**Prompt**
Set every record down verbatim and omit the pictures.
START Given data
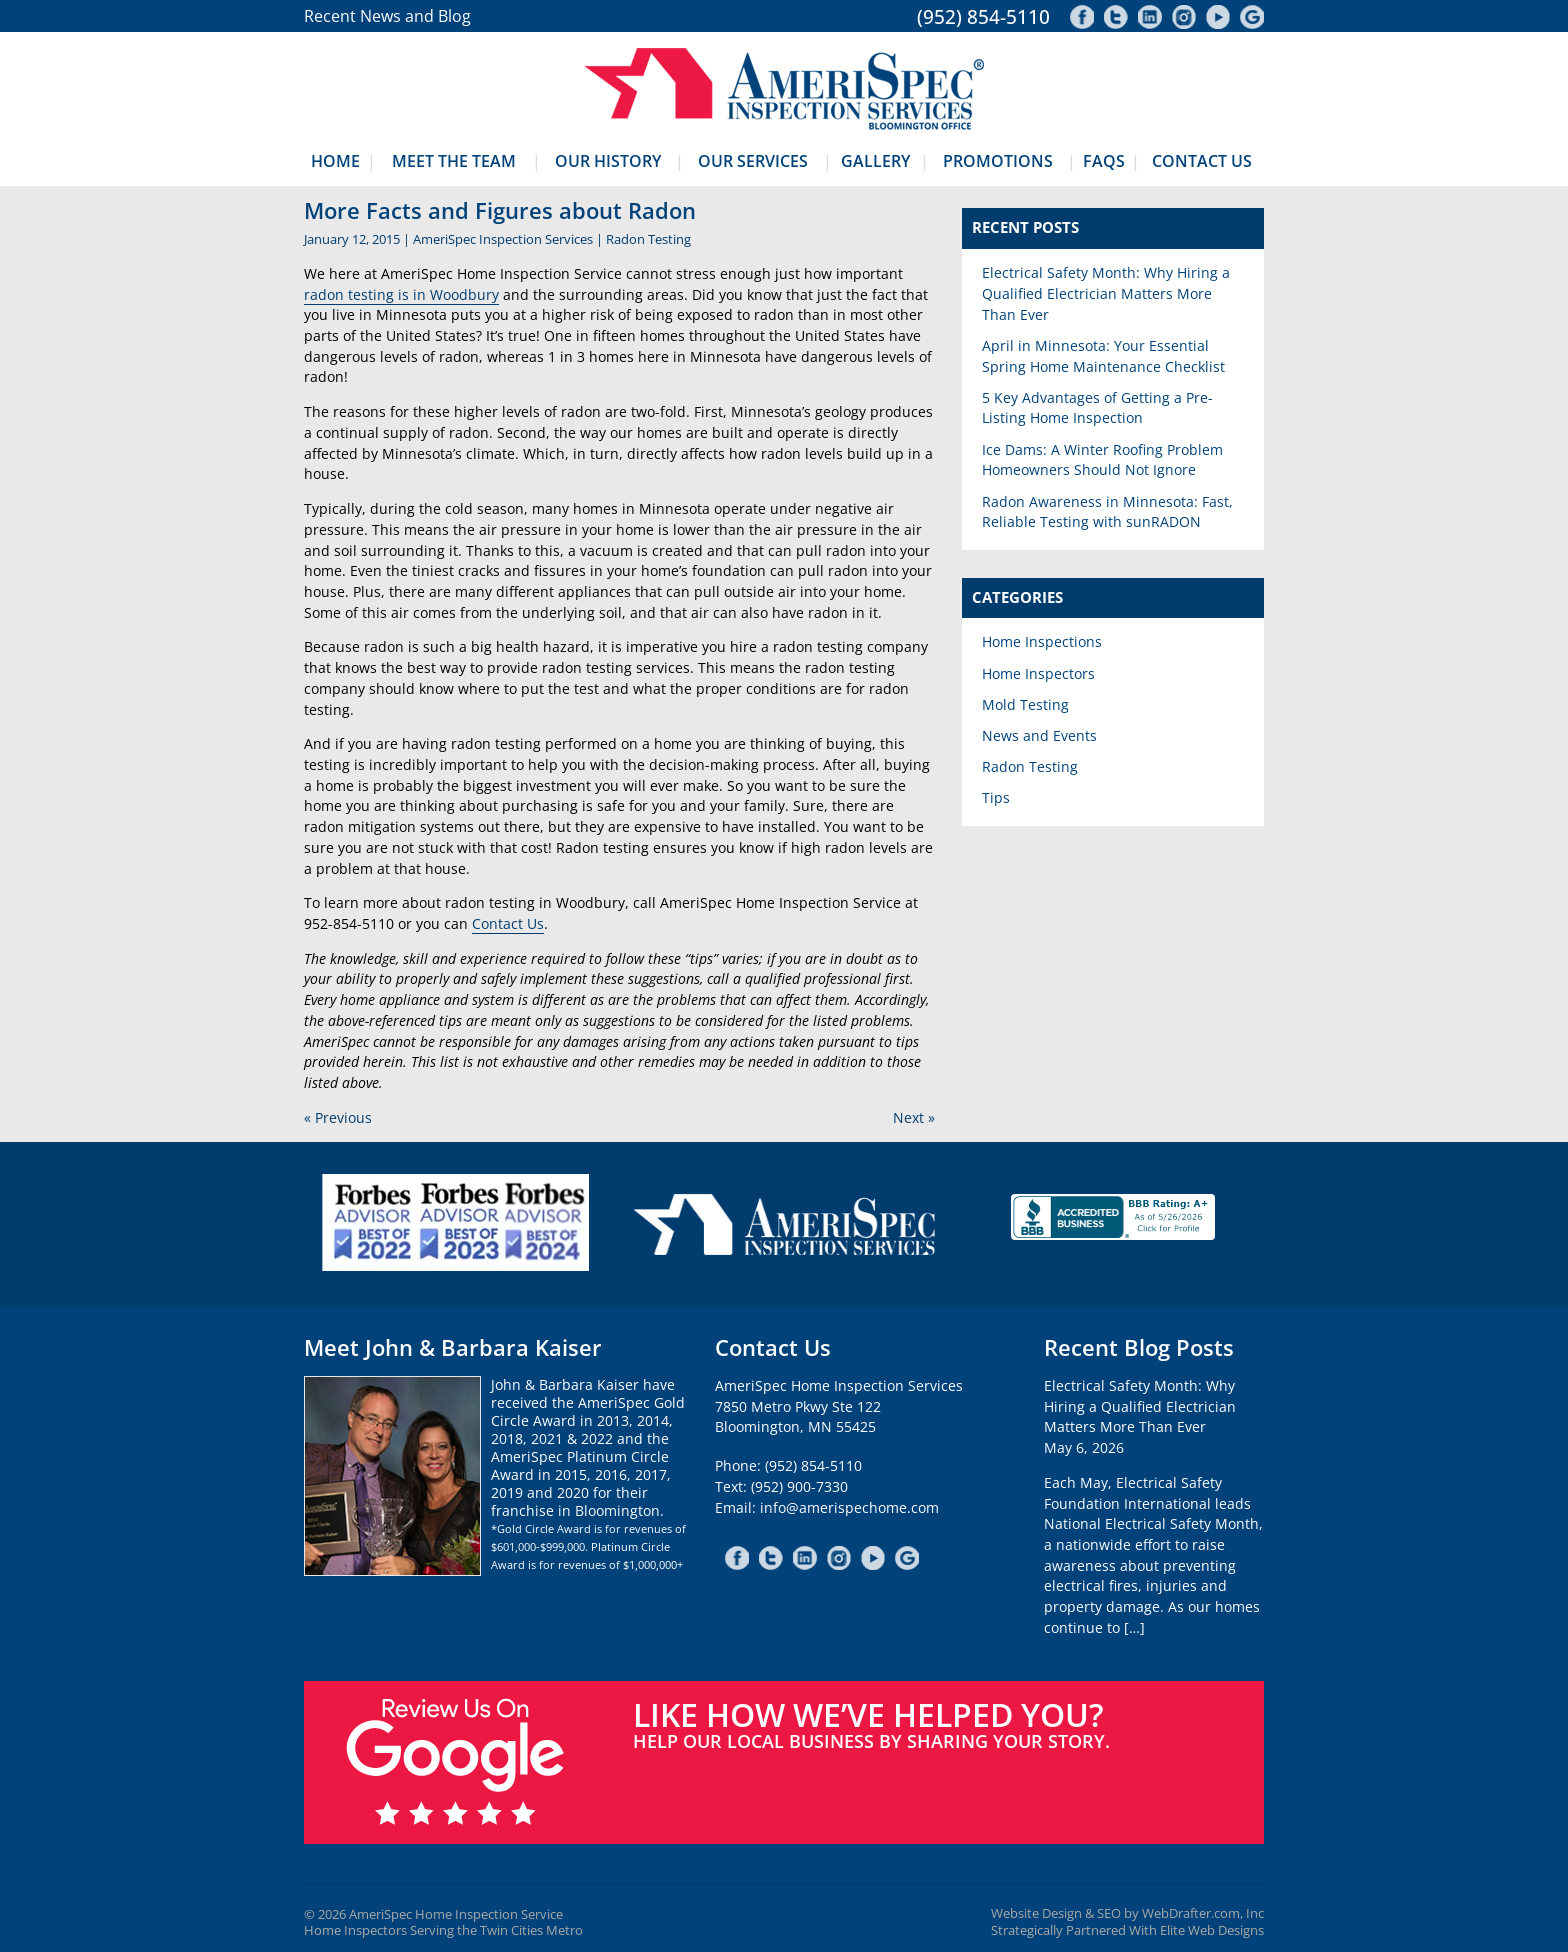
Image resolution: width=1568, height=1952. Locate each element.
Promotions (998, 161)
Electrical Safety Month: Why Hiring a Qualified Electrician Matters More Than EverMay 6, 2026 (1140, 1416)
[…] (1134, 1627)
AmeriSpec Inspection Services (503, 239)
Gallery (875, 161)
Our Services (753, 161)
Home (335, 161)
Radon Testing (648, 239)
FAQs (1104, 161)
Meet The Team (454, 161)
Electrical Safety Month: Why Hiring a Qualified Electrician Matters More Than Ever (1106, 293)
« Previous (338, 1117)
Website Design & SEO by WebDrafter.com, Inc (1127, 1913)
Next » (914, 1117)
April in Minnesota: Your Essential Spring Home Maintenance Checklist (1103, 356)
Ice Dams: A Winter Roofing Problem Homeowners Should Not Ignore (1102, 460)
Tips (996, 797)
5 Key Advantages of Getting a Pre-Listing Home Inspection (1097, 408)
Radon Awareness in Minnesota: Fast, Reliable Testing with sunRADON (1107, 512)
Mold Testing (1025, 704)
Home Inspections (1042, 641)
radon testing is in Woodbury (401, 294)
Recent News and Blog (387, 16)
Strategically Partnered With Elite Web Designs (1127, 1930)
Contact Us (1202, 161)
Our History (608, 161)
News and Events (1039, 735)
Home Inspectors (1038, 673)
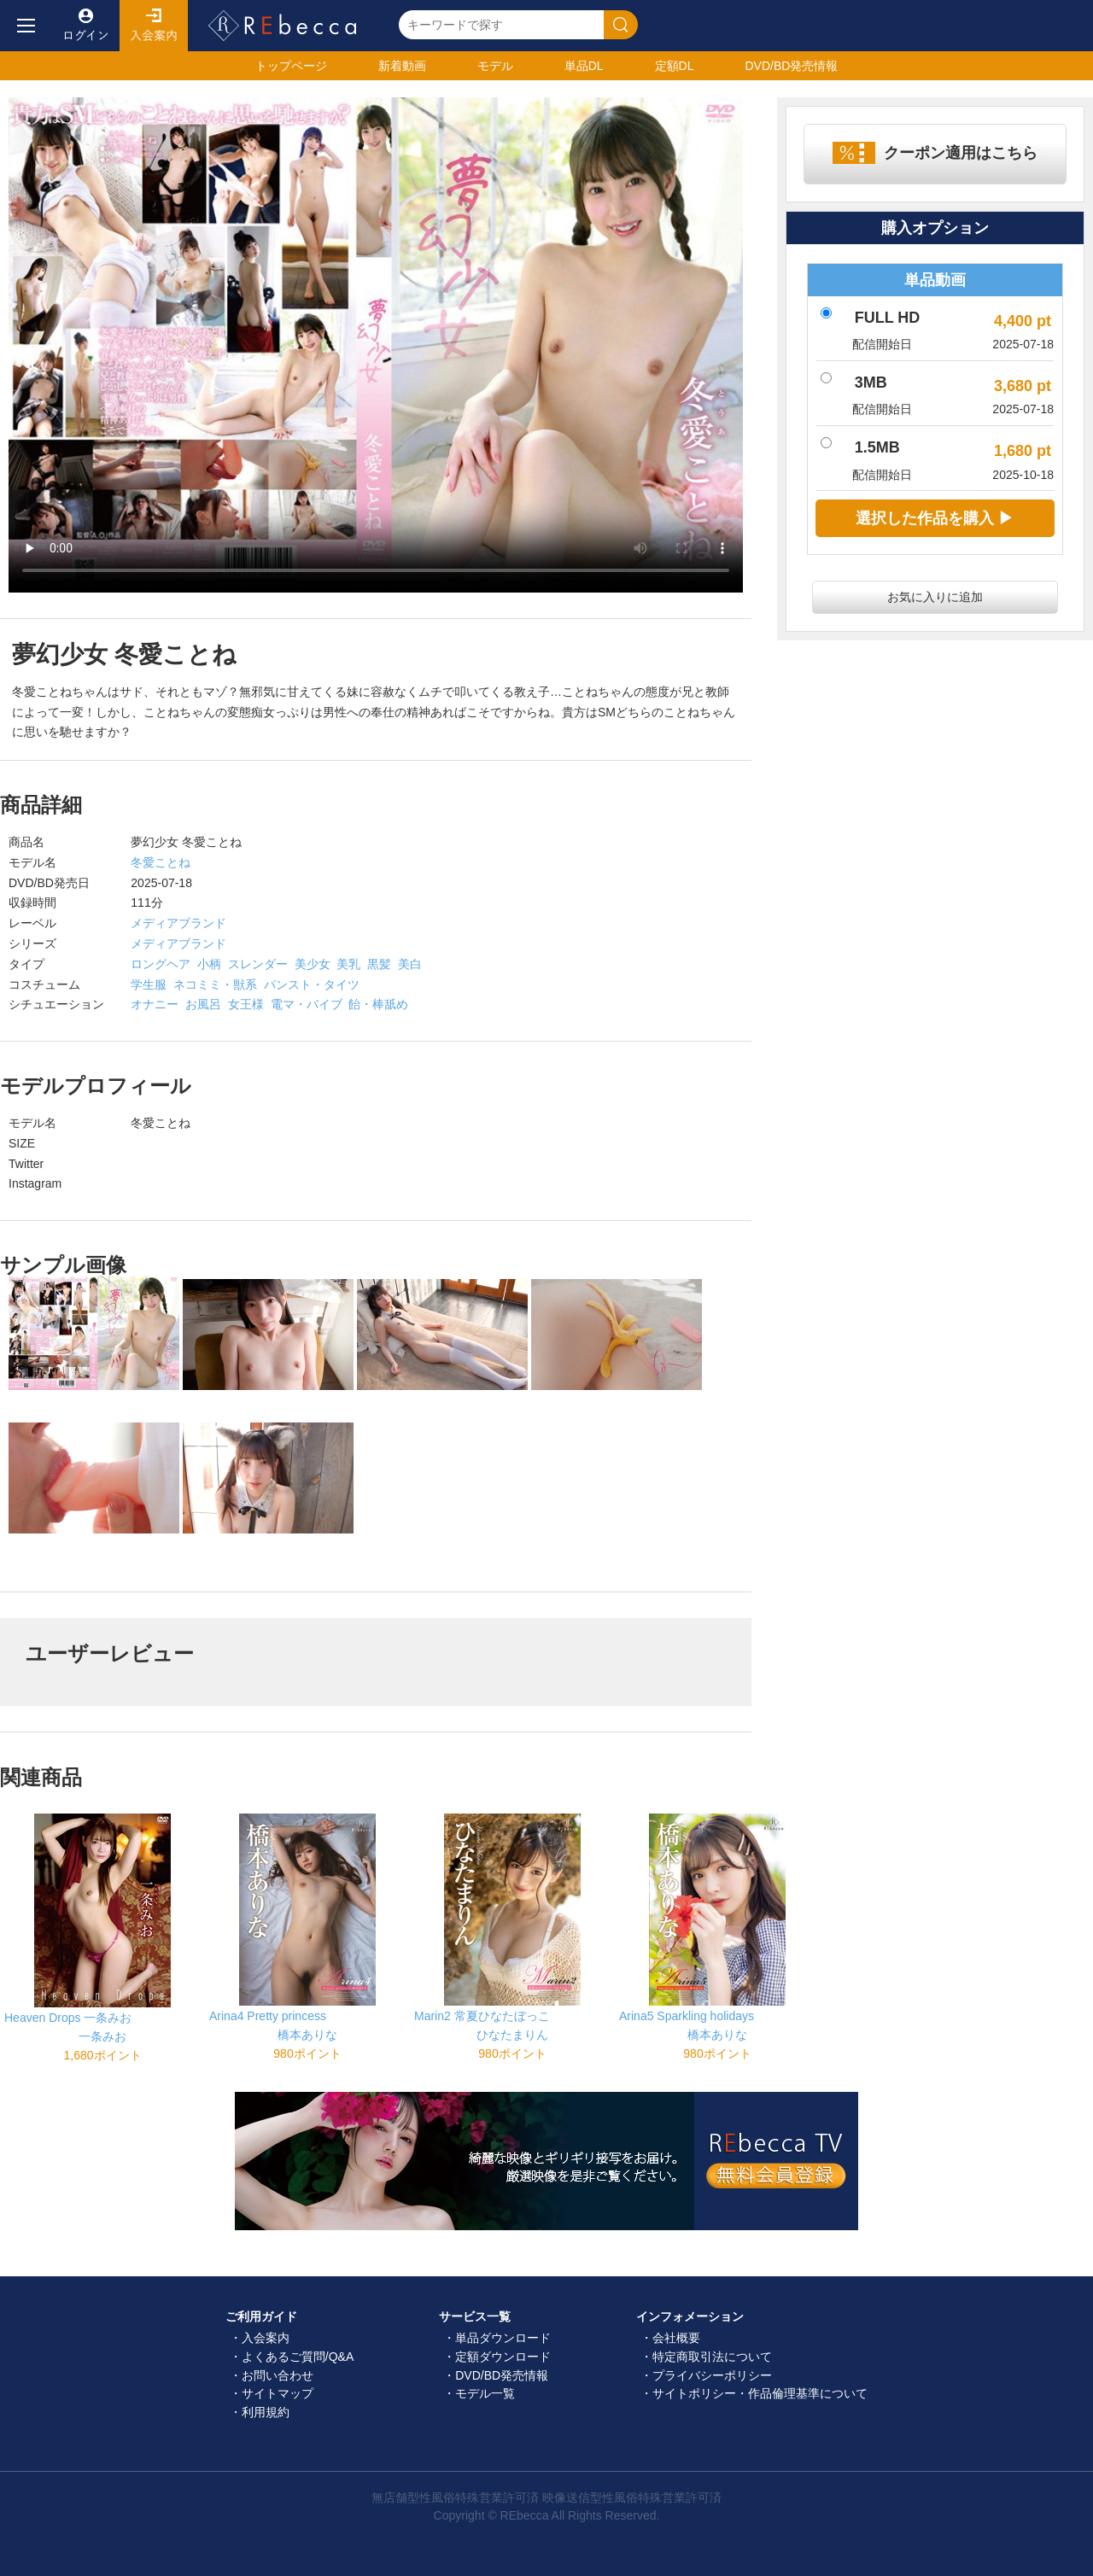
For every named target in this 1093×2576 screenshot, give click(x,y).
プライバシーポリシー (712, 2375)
END Given data
**Result of this exercise**
Image resolution: width=1568, height=1952. Locate each element.
Promotions (998, 161)
Electrical Safety Month: Why Hiring a Qualified Electrician Matters More Than EverMay 6, 2026 (1140, 1416)
[…] (1134, 1627)
AmeriSpec Inspection Services (503, 239)
Gallery (875, 161)
Our Services (753, 161)
Home (335, 161)
Radon Testing (648, 239)
FAQs (1104, 161)
Meet The Team (454, 161)
Electrical Safety Month: Why Hiring a Qualified Electrician Matters More Than Ever (1106, 293)
« Previous (338, 1117)
Website Design & SEO by WebDrafter.com, Inc (1127, 1913)
Next » (914, 1117)
April in Minnesota: Your Essential Spring Home Maintenance Checklist (1103, 356)
Ice Dams: A Winter Roofing Problem Homeowners Should Not Ignore (1102, 460)
Tips (996, 797)
5 Key Advantages of Getting a Pre-Listing Home Inspection (1097, 408)
Radon Awareness in Minnesota: Fast, Reliable Testing with sunRADON (1107, 512)
Mold Testing (1025, 704)
Home Inspections (1042, 641)
radon testing is in Woodbury (401, 294)
Recent News and Blog (387, 16)
Strategically Partnered With Elite Web Designs (1127, 1930)
Contact Us (1202, 161)
Our History (608, 161)
News and Events (1039, 735)
Home Inspectors (1038, 673)
For every named target in this 1093×2576 screenshot, give click(x,y).
プライバシーポリシー (712, 2375)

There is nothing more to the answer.